Cheap Character Noise for OCR-Robust Multilingual Embeddings - Datasets, Resources and Adapted Models
This repository accompanies our ACL2025 Findings paper, providing models, noisy datasets, and tools for robust multilingual embeddings under OCR noise. You’ll find fine-tuned models, evaluation and training data, and utilities for simulating character-level OCR noise.
- Overview
- Repository Structure
- Models
- Datasets
- Reproducing the Experiments
- Citation
- Further Support & Contributing
- About Impresso
- License
The repository is organized as follows:
├── noisy_evaluation_datasets
│ └── The noised evaluation datasets (CLSD - WMT19/21) produced.
├── noisy_finetuning_data
│ └── The 10K (per language) noised training samples (TED - X-News) used for fine-tuning the models. Includes both random and realistic OCR Noise variants.
├── ocr_simulator
│ └── The ocr_simulator library used to induce realistic ocr noise to texts.
├── generate_random_character_noise_latin_alphabet
│ └── The script to generate stochastically the character level noise used to fine-tune our models.
A version of our OCR Robust models (fine-tuned on TED-X with random noise) is available on Hugging Face:
impresso-project/OCR-robust-gte-multilingual-base
Noisy variants of the CLSD WMT datasets are available in noisy_evaluation_datasets.
Noisy versions (random and realistic) of TED and X-News parallel texts are available in noisy_finetuning_data.
Additional datasets used for evaluation and finetuning are also provided (link):
Instructions for reproducing the experiments will be available soon!
If you use these resources, please cite our paper:
@inproceedings{michail-etal-2025-cheap,
title = "Cheap Character Noise for {OCR}-Robust Multilingual Embeddings",
author = "Michail, Andrianos and
Opitz, Juri and
Wang, Yining and
Meister, Robin and
Sennrich, Rico and
Clematide, Simon",
editor = "Che, Wanxiang and
Nabende, Joyce and
Shutova, Ekaterina and
Pilehvar, Mohammad Taher",
booktitle = "Findings of the Association for Computational Linguistics: ACL 2025",
month = jul,
year = "2025",
address = "Vienna, Austria",
publisher = "Association for Computational Linguistics",
url = "https://aclanthology.org/2025.findings-acl.609/",
pages = "11705--11716",
ISBN = "979-8-89176-256-5"
}In the future, we will work towards creating multilingual embedding models that are diversely robust. If you are interested in contributing or need access to any (not yet) released material, please reach out to andrianos.michail@cl.uzh.ch.

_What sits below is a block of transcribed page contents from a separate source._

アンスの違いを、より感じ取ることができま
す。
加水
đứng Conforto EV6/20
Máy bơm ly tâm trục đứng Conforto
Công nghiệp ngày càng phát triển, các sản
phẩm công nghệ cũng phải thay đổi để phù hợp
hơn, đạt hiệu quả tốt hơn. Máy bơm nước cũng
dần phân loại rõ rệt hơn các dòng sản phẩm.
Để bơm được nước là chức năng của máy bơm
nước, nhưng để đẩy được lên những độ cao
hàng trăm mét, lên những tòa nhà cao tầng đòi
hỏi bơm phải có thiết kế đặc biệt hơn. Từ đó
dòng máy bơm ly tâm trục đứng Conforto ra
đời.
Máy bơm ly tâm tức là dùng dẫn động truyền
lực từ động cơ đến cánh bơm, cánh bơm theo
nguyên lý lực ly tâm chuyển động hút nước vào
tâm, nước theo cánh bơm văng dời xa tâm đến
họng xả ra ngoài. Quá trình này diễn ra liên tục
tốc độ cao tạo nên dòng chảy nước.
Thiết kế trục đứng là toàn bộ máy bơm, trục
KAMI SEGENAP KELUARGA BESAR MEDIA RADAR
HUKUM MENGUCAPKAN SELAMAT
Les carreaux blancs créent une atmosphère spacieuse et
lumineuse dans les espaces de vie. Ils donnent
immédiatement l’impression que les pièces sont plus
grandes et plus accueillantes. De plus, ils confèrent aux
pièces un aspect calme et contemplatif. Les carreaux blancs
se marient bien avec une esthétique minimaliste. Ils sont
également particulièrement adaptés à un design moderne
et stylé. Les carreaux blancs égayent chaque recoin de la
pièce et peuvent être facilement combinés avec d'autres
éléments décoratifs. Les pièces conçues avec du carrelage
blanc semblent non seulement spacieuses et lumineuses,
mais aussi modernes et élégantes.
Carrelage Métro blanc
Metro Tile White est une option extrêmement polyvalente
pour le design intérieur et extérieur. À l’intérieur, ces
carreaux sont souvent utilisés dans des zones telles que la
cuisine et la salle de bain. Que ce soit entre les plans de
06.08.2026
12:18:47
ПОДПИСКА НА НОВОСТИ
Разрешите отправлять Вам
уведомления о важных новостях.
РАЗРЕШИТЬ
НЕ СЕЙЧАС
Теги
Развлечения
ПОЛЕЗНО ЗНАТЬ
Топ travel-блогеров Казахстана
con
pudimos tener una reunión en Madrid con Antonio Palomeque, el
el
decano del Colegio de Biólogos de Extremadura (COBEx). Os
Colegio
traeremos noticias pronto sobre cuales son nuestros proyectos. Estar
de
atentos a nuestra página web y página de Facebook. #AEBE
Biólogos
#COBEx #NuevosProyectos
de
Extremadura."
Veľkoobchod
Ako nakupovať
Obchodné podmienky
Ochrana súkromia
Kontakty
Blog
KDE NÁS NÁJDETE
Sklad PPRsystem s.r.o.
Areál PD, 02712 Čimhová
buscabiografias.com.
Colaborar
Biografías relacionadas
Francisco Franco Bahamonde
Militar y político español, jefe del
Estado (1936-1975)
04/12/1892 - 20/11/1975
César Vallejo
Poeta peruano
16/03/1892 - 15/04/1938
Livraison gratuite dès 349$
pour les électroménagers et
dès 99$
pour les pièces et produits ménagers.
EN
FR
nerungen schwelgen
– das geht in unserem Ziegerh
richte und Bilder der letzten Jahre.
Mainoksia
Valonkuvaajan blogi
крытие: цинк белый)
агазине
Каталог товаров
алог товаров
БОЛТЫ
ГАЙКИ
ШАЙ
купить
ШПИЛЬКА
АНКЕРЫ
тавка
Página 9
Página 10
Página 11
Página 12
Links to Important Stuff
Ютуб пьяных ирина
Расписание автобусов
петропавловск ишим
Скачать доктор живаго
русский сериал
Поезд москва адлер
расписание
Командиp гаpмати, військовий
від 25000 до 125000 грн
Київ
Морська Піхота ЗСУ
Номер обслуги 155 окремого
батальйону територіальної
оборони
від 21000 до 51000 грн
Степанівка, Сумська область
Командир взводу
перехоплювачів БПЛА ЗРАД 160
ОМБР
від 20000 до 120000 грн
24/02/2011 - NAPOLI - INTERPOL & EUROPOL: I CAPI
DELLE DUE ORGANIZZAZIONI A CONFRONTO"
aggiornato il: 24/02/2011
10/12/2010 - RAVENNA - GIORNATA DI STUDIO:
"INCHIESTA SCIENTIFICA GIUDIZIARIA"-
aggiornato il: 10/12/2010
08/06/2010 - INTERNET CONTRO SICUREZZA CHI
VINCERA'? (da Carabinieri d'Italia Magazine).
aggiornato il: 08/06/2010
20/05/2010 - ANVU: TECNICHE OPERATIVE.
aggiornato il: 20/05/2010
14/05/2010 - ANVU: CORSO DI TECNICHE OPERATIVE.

Impresso - Media Monitoring of the Past is an interdisciplinary research project that aims to develop and consolidate tools for processing and exploring large collections of media archives across modalities, time, languages and national borders. The first project (2017-2021) was funded by the Swiss National Science Foundation under grant No. CRSII5_173719 and the second project (2023-2027) by the SNSF under grant No. CRSII5_213585 and the Luxembourg National Research Fund under grant No. 17498891.
Copyright (C) 2025 The Impresso team.
This program is provided as open source under the GNU Affero General Public License v3 or later.